# [THE TASK]
Return every entry exactly.

AVAILABLE DATA Block Start

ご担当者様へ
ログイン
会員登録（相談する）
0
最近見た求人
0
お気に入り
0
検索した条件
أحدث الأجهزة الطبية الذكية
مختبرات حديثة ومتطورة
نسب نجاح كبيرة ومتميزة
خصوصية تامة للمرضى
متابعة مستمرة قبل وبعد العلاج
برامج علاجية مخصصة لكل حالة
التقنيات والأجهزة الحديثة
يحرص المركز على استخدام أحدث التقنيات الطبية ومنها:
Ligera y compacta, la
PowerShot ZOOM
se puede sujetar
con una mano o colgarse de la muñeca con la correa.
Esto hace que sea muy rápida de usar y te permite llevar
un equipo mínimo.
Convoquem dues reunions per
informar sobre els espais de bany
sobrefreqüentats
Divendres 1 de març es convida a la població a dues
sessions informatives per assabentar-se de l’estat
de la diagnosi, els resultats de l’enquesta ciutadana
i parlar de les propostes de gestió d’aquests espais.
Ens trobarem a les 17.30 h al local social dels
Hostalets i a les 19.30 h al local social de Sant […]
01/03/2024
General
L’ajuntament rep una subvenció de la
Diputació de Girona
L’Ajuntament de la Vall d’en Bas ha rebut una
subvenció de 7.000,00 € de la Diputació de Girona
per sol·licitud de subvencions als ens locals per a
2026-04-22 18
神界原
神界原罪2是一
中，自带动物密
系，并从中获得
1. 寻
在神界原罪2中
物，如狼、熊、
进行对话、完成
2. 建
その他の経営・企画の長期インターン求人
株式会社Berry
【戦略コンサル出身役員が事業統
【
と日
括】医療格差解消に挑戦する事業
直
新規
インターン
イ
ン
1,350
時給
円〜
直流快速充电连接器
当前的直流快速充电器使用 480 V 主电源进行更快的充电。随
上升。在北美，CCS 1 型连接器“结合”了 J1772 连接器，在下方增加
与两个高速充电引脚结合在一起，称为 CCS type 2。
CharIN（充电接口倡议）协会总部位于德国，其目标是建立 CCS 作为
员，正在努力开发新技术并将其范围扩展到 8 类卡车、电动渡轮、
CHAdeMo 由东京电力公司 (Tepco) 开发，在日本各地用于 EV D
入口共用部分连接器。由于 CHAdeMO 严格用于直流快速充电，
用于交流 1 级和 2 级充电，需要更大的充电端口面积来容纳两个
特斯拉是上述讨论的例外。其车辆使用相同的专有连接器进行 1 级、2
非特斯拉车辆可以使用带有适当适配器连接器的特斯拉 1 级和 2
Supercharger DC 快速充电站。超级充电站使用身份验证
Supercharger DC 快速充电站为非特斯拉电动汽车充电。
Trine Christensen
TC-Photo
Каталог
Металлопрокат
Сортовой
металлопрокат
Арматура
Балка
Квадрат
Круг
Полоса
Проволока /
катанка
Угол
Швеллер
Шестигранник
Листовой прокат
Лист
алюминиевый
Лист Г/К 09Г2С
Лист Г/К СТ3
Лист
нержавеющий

AVAILABLE DATA Block End

# [WRITTEN ANSWER]
ご担当者様へ
ログイン
会員登録（相談する）
0
最近見た求人
0
お気に入り
0
検索した条件
أحدث الأجهزة الطبية الذكية
مختبرات حديثة ومتطورة
نسب نجاح كبيرة ومتميزة
خصوصية تامة للمرضى
متابعة مستمرة قبل وبعد العلاج
برامج علاجية مخصصة لكل حالة
التقنيات والأجهزة الحديثة
يحرص المركز على استخدام أحدث التقنيات الطبية ومنها:
Ligera y compacta, la
PowerShot ZOOM
se puede sujetar
con una mano o colgarse de la muñeca con la correa.
Esto hace que sea muy rápida de usar y te permite llevar
un equipo mínimo.
Convoquem dues reunions per
informar sobre els espais de bany
sobrefreqüentats
Divendres 1 de març es convida a la població a dues
sessions informatives per assabentar-se de l’estat
de la diagnosi, els resultats de l’enquesta ciutadana
i parlar de les propostes de gestió d’aquests espais.
Ens trobarem a les 17.30 h al local social dels
Hostalets i a les 19.30 h al local social de Sant […]
01/03/2024
General
L’ajuntament rep una subvenció de la
Diputació de Girona
L’Ajuntament de la Vall d’en Bas ha rebut una
subvenció de 7.000,00 € de la Diputació de Girona
per sol·licitud de subvencions als ens locals per a
2026-04-22 18
神界原
神界原罪2是一
中，自带动物密
系，并从中获得
1. 寻
在神界原罪2中
物，如狼、熊、
进行对话、完成
2. 建
その他の経営・企画の長期インターン求人
株式会社Berry
【戦略コンサル出身役員が事業統
【
と日
括】医療格差解消に挑戦する事業
直
新規
インターン
イ
ン
1,350
時給
円〜
直流快速充电连接器
当前的直流快速充电器使用 480 V 主电源进行更快的充电。随
上升。在北美，CCS 1 型连接器“结合”了 J1772 连接器，在下方增加
与两个高速充电引脚结合在一起，称为 CCS type 2。
CharIN（充电接口倡议）协会总部位于德国，其目标是建立 CCS 作为
员，正在努力开发新技术并将其范围扩展到 8 类卡车、电动渡轮、
CHAdeMo 由东京电力公司 (Tepco) 开发，在日本各地用于 EV D
入口共用部分连接器。由于 CHAdeMO 严格用于直流快速充电，
用于交流 1 级和 2 级充电，需要更大的充电端口面积来容纳两个
特斯拉是上述讨论的例外。其车辆使用相同的专有连接器进行 1 级、2
非特斯拉车辆可以使用带有适当适配器连接器的特斯拉 1 级和 2
Supercharger DC 快速充电站。超级充电站使用身份验证
Supercharger DC 快速充电站为非特斯拉电动汽车充电。
Trine Christensen
TC-Photo
Каталог
Металлопрокат
Сортовой
металлопрокат
Арматура
Балка
Квадрат
Круг
Полоса
Проволока /
катанка
Угол
Швеллер
Шестигранник
Листовой прокат
Лист
алюминиевый
Лист Г/К 09Г2С
Лист Г/К СТ3
Лист
нержавеющий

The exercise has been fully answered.